Analysis of the aetiology of epilepsy in 3,216 adult patients attending a tertiary referral center enabled by an electronic patient record.

PURPOSE: The aim of this study was to review the causes of the epilepsies in our institution, an adult tertiary referral center for neurology and neurosurgery in Dublin, Ireland. Data was obtained from a bespoke epilepsy electronic patient record (EPR). METHODS: Predetermined search parameters of well-established broad categories of epilepsy aetiology were used to identify patients with a diagnosis of epilepsy attending Beaumont Hospital, Dublin. There were 3216 patients that met the inclusion criteria for this study. We included living patients with epilepsy attending our institution. We then excluded patients with a diagnosis of pure non-epileptic attack disorder and patients found to have idiopathic generalised epilepsy (IGE) (n = 382) from our final cohort. We excluded IGE due to the complex polygenic basis underlying this patient group. RESULTS: An aetiology was identified in 54.3 % (n = 1747) of the total number of patients studied. Of the symptomatic epilepsies, 41.08 % (n = 1321) were acquired and 13.3 % (n = 426) were predominantly of genetic or developmental aetiology. The most common causes of the acquired epilepsies were hippocampal sclerosis (n = 380; 28.75 %), cerebral tumor (n = 279; 21.06 %), traumatic brain injury (n = 248; 18.77 %), stroke and cerebrovascular disease (n = 151; 11.43 %) and perinatal causes (n = 138; 10.45 %). The leading causes in the genetic / developmental category included cavernous haemangiomas (n = 62, 22.22 %), arteriovenous malformations (n = 59; 21.15 %) and cortical dysplasia (n = 55; 19.71 %).

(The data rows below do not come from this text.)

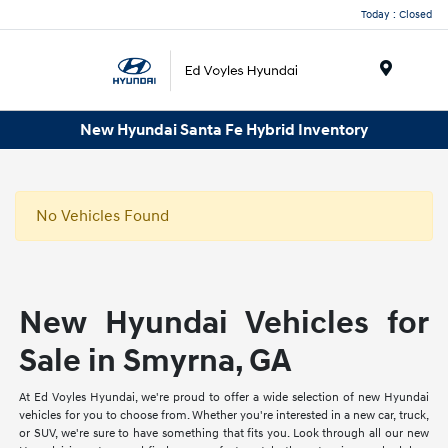
Today : Closed
Menu
New Hyundai Santa Fe Hybrid Inventory
No Vehicles Found
New Hyundai Vehicles for
Sale in Smyrna, GA
At Ed Voyles Hyundai, we're proud to offer a wide selection of new Hyundai
vehicles for you to choose from. Whether you're interested in a new car, truck,
or SUV, we're sure to have something that fits you. Look through all our new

The aetiology of a patient's epilepsy was undetermined in 45.68 % (n = 1469) of individuals. CONCLUSION: This study emphasizes the clinical utility of the ILAE's 2017 revised classification of the epilepsies and highlights the evolving dynamic nature of attributing causality in epilepsy. This is the largest single centre analysis of the aetiology of the epilepsies described in the literature. It is also the first large scale study examining aetiology utilising a bespoke electronic patient record in epilepsy.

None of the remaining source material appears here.